## YOUR ASSIGNMENT
The word "washing" occurs in some lines of the listing. Copy those lines.
THE RECORDS section start
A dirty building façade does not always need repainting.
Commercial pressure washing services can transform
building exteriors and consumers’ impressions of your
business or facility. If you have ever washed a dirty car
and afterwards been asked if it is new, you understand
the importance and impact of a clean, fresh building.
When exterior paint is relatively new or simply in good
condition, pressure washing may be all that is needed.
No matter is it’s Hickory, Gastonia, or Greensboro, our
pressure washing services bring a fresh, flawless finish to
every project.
THE RECORDS section end
## RESPONSE TO THIS TASK
Commercial pressure washing services can transform
condition, pressure washing may be all that is needed.
pressure washing services bring a fresh, flawless finish to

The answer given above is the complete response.